> _Directions for this task_:
Should a line in the entries below contain "Hello", return that line.

Data records
========

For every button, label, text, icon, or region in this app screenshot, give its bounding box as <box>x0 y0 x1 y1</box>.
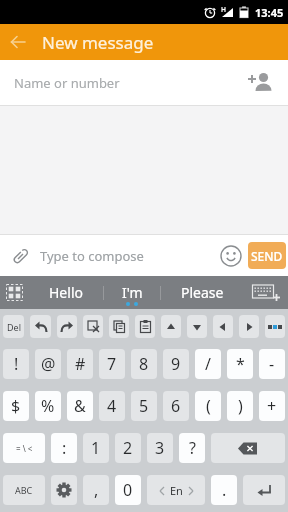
button[interactable] <box>213 315 233 338</box>
staticText: = \ < <box>16 443 33 454</box>
button[interactable]: Del <box>3 315 24 338</box>
button[interactable]: : <box>51 433 77 463</box>
button[interactable]: . <box>211 475 237 505</box>
staticText: SEND <box>251 248 283 264</box>
button[interactable]: SEND <box>248 242 286 269</box>
staticText: 6 <box>171 395 181 417</box>
staticText: 5 <box>139 395 149 417</box>
staticText: Name or number <box>14 74 120 92</box>
staticText: # <box>75 353 86 375</box>
button[interactable]: 5 <box>131 391 157 421</box>
button[interactable]: 4 <box>99 391 125 421</box>
button[interactable]: 0 <box>115 475 141 505</box>
staticText: % <box>41 395 55 417</box>
staticText: 4 <box>107 395 117 417</box>
staticText: 8 <box>139 353 149 375</box>
staticText: - <box>269 353 275 375</box>
staticText: En <box>170 483 183 498</box>
button[interactable] <box>243 276 288 309</box>
staticText: 3 <box>155 437 165 459</box>
button[interactable]: / <box>195 349 221 379</box>
button[interactable] <box>265 315 285 338</box>
button[interactable]: + <box>259 391 285 421</box>
staticText: Type to compose <box>40 247 144 265</box>
button[interactable]: @ <box>35 349 61 379</box>
button[interactable]: 6 <box>163 391 189 421</box>
staticText: ! <box>14 353 19 375</box>
button[interactable]: 7 <box>99 349 125 379</box>
button[interactable] <box>187 315 207 338</box>
staticText: ? <box>189 437 196 459</box>
button[interactable]: , <box>83 475 109 505</box>
button[interactable]: % <box>35 391 61 421</box>
staticText: Please <box>181 283 224 302</box>
staticText: 2 <box>123 437 133 459</box>
button[interactable]: ! <box>3 349 29 379</box>
button[interactable] <box>243 475 285 505</box>
staticText: : <box>62 437 67 459</box>
staticText: New message <box>42 31 154 54</box>
staticText: + <box>267 395 277 417</box>
button[interactable] <box>51 475 77 505</box>
button[interactable]: ABC <box>3 475 45 505</box>
staticText: . <box>222 479 227 501</box>
button[interactable]: Name or number <box>0 60 288 105</box>
button[interactable] <box>57 315 77 338</box>
staticText: ABC <box>15 484 33 496</box>
button[interactable] <box>135 315 155 338</box>
staticText: Hello <box>49 283 83 302</box>
staticText: 9 <box>171 353 181 375</box>
button[interactable]: I'm <box>104 276 160 309</box>
button[interactable]: $ <box>3 391 29 421</box>
button[interactable]: Please <box>161 276 243 309</box>
button[interactable]: 8 <box>131 349 157 379</box>
button[interactable] <box>240 65 280 101</box>
button[interactable] <box>0 236 40 276</box>
button[interactable]: ? <box>179 433 205 463</box>
button[interactable] <box>83 315 103 338</box>
staticText: ) <box>238 395 243 417</box>
button[interactable]: ) <box>227 391 253 421</box>
button[interactable] <box>161 315 181 338</box>
staticText: @ <box>41 353 56 375</box>
staticText: 13:45 <box>255 5 284 20</box>
staticText: I'm <box>122 283 143 302</box>
button[interactable] <box>30 315 51 338</box>
button[interactable] <box>211 433 285 463</box>
staticText: , <box>94 479 99 501</box>
button[interactable]: & <box>67 391 93 421</box>
staticText: / <box>205 353 211 375</box>
button[interactable] <box>0 276 28 309</box>
staticText: 0 <box>123 479 133 501</box>
button[interactable]: 9 <box>163 349 189 379</box>
button[interactable] <box>239 315 259 338</box>
button[interactable]: * <box>227 349 253 379</box>
button[interactable]: 3 <box>147 433 173 463</box>
staticText: * <box>236 353 245 375</box>
button[interactable]: 1 <box>83 433 109 463</box>
button[interactable] <box>0 24 36 60</box>
staticText: Del <box>7 321 21 333</box>
button[interactable]: - <box>259 349 285 379</box>
staticText: & <box>74 395 86 417</box>
button[interactable]: En <box>147 475 205 505</box>
button[interactable] <box>109 315 129 338</box>
button[interactable]: 2 <box>115 433 141 463</box>
staticText: ( <box>206 395 211 417</box>
staticText: $ <box>11 395 21 417</box>
button[interactable]: # <box>67 349 93 379</box>
button[interactable]: ( <box>195 391 221 421</box>
staticText: 7 <box>107 353 117 375</box>
button[interactable]: = \ < <box>3 433 45 463</box>
button[interactable]: Hello <box>28 276 103 309</box>
button[interactable] <box>217 236 245 276</box>
staticText: 1 <box>91 437 101 459</box>
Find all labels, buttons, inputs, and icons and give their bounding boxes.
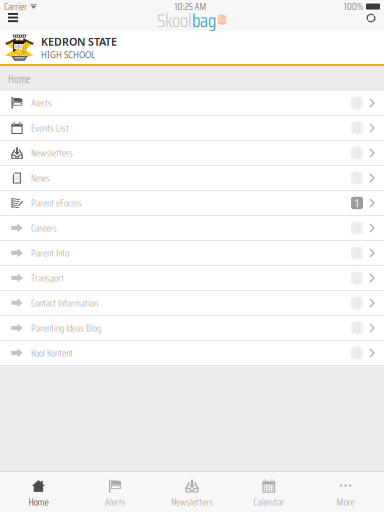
staticText: 0: [354, 346, 360, 360]
button[interactable]: Careers: [0, 216, 384, 241]
staticText: 0: [354, 321, 360, 335]
staticText: 0: [354, 246, 360, 260]
staticText: Carrier: [4, 0, 27, 14]
button[interactable]: More: [307, 472, 384, 512]
staticText: Home: [28, 494, 48, 510]
staticText: 0: [354, 121, 360, 135]
staticText: Transport: [31, 270, 64, 286]
staticText: Home: [8, 71, 31, 88]
button[interactable]: Alerts: [0, 91, 384, 116]
staticText: Newsletters: [31, 145, 73, 161]
staticText: Contact Information: [31, 295, 98, 311]
staticText: 0: [354, 146, 360, 160]
button[interactable]: Kool Kontent: [0, 341, 384, 366]
button[interactable]: Transport: [0, 266, 384, 291]
staticText: KEDRON STATE: [41, 35, 117, 49]
button[interactable]: Newsletters: [154, 472, 230, 512]
staticText: Alerts: [31, 95, 52, 111]
button[interactable]: Newsletters: [0, 141, 384, 166]
button[interactable]: Alerts: [77, 472, 154, 512]
staticText: 0: [354, 171, 360, 185]
button[interactable]: Contact Information: [0, 291, 384, 316]
button[interactable]: Events List: [0, 116, 384, 141]
staticText: Careers: [31, 220, 57, 236]
staticText: HIGH SCHOOL: [41, 50, 95, 60]
staticText: Events List: [31, 120, 69, 136]
staticText: Parenting Ideas Blog: [31, 320, 101, 336]
staticText: 1: [354, 196, 360, 210]
staticText: Parent Info: [31, 245, 69, 261]
staticText: Calendar: [253, 494, 284, 510]
button[interactable]: Refresh: [359, 13, 383, 31]
staticText: 0: [354, 296, 360, 310]
staticText: 0: [354, 96, 360, 110]
button[interactable]: Parent Info: [0, 241, 384, 266]
button[interactable]: News: [0, 166, 384, 191]
button[interactable]: Menu: [1, 13, 25, 31]
button[interactable]: Parenting Ideas Blog: [0, 316, 384, 341]
staticText: Kool Kontent: [31, 345, 73, 361]
staticText: Alerts: [105, 494, 126, 510]
staticText: bag: [192, 6, 216, 35]
staticText: Newsletters: [171, 494, 213, 510]
staticText: 0: [354, 271, 360, 285]
staticText: 10:25 AM: [174, 0, 206, 14]
button[interactable]: Calendar: [230, 472, 307, 512]
button[interactable]: Parent eForms: [0, 191, 384, 216]
staticText: Skool: [157, 6, 192, 35]
staticText: 100%: [344, 0, 363, 14]
staticText: 0: [354, 221, 360, 235]
button[interactable]: Home: [0, 472, 77, 512]
staticText: Parent eForms: [31, 195, 82, 211]
staticText: More: [337, 494, 355, 510]
staticText: News: [31, 170, 50, 186]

========

> _Result for this task_:
staticText: Hello <box>49 283 83 302</box>
button[interactable]: Hello <box>28 276 103 309</box>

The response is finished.